(The records begins)

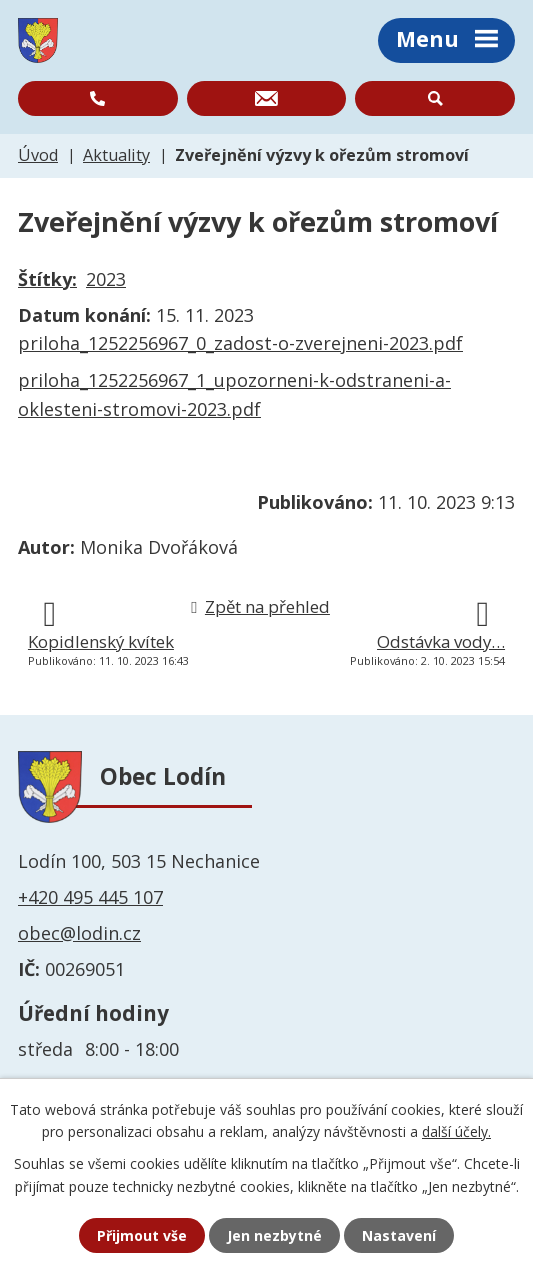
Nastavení (399, 1235)
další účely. (456, 1131)
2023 (106, 279)
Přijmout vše (142, 1235)
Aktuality (116, 155)
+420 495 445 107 (90, 897)
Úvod (38, 155)
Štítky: (47, 279)
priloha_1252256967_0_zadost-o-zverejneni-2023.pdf (240, 343)
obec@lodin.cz (79, 933)
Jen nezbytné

(The records ends)

Work instruction: Restate exactly, and only, every line from the one that contains "Aktuality (116, 155)" through the last line of the records.

Result of the exercise:
Aktuality (116, 155)
+420 495 445 107 (90, 897)
Úvod (38, 155)
Štítky: (47, 279)
priloha_1252256967_0_zadost-o-zverejneni-2023.pdf (240, 343)
obec@lodin.cz (79, 933)
Jen nezbytné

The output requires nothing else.